There was some friction between the priory and the local populace, perhaps through the priory enclosing land on which to graze its sheep, thereby dislodging local graziers. This was often a cause of local difficulties. Whatever the problems were they may have spilled over into violence. The Victoria County History took evidence from the chronicles of Dunstable Priory held in the British Museum and the Latin text of which was published in 1857. The piece in the History states: "the convent was not beloved in the neighbourhood, for in 1234, upon the prior's acquiring a small portion of land in Segenhoe, "a quarrel arose and some wounds were received". the prior's men retaliated by damaging buildings in the neighbourhood "for which reason" the chronicler complains, "about forty of our establishment were summoned for robbery and for breaking the peace" Again in 1264 "twenty men and more, with arms and horses, broke into the house of the prior and of Henry de Nortwode his friend, and of William Bevan. And whatever they found they carried off. On being pursued by the hue and cry of all the country,s eventeen of them were taken near Beaulieu on the same day, with all their spoils. But these the prior foolishly allowed to go away". It would be odd for Ridgmont villagers to be captured as far away as Beadlow near Clophill. Were these men mercenaries hired by the villagers or actually just common bandits with no connection to the Ridgmont villagers, who became a convenient scapegoat?

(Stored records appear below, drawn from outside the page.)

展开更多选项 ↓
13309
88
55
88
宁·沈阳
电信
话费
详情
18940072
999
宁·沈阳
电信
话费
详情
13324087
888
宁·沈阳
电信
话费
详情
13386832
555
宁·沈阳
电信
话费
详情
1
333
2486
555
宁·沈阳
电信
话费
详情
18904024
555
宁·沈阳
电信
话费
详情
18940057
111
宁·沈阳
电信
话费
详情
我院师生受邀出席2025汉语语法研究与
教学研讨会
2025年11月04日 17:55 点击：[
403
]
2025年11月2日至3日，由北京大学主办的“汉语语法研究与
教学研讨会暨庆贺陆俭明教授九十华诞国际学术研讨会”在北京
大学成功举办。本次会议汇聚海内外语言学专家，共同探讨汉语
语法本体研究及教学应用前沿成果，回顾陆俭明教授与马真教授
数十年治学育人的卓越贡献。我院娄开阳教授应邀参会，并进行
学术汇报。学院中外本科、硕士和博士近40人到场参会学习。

The Victoria County History goes on: "In 1279 there is an entry to the effect that the "hall" of the prior at Segenhoe with the solar [first floor sleeping chamber] annexed was burnt. In the light of the two preceding episodes it seems more than likely that the cause of the fire was other than Providence. In 1246 a case of serious trespass had been committed in Segenhoe by the prior's men, a state of things which, judging by the episode of 1264, was probably becoming chronic".

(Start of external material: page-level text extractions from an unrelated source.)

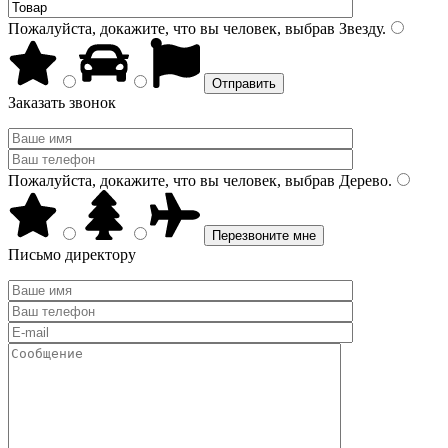
Пожалуйста, докажите, что вы человек, выбрав
Звезду
.
Заказать звонок
Пожалуйста, докажите, что вы человек, выбрав
Дерево
.
Письмо директору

Dunstable Priory was dissolved by King Henry VIII (1509-1547) in 1541 and in 1566 Queen Elizabeth I granted Segenhoe Manor to Peter Gray, who still held it ten years later. By 1593 Segenhoe was owned by William Stone. The Stone family were Lords of the Manor until the middle of the 17th century when it was conveyed to Elizabeth Dodsworth. The Dodsworths sold their estates around 1670 to Francis Lowe.

The MacQueen family coat of arms
The MacQueen family coat of arms

In 1747 Thomas Potter, M. P. became Lord of the Manor, having married Thomas Lowe's daughter. One of Potter's daughters married Malcolm MacQueen who succeeded as Lord of the Manor in 1759. In 1833 the trustees of Thomas Potter MacQueen sold the manor to John, 6th Duke of Bedford. A succession of Law of Property Acts in the 1920s extinguished all manorial incidents, courts and copyhold tenure of land. This effectively abolished manors in all but name.

The Manor was named after the original settlement. Todayall that remains at Segenhoe is the ruined church, Segenhoe Manor (house) and Segenhoe manor Farm. This seems to be a comparatively recent desertion. It looks as if the population only gradually moved into Ridgmont which, to judge by its French origin, grew up after the Norman Conquest of 1066. Perhaps the castle, if there was indeed such a thing, encouraged this move as it would have offered a degree of protection in tiems of widespread banditry which happened sporadically throughout the Middle Ages. Or perhaps the soil was better of water more plentiful in Ridgmont or, perhaps, Dunstable Priory's acquisition of land at Segenhoe drove the population to Ridgmont, which would certainly have been a reason for the violent dislike by the villagers. Whatever the reason Segenhoe was not entirely abandoned until the 19th century as the inclosure map of 1799 still shows some scattered houses in the vicinity of the church.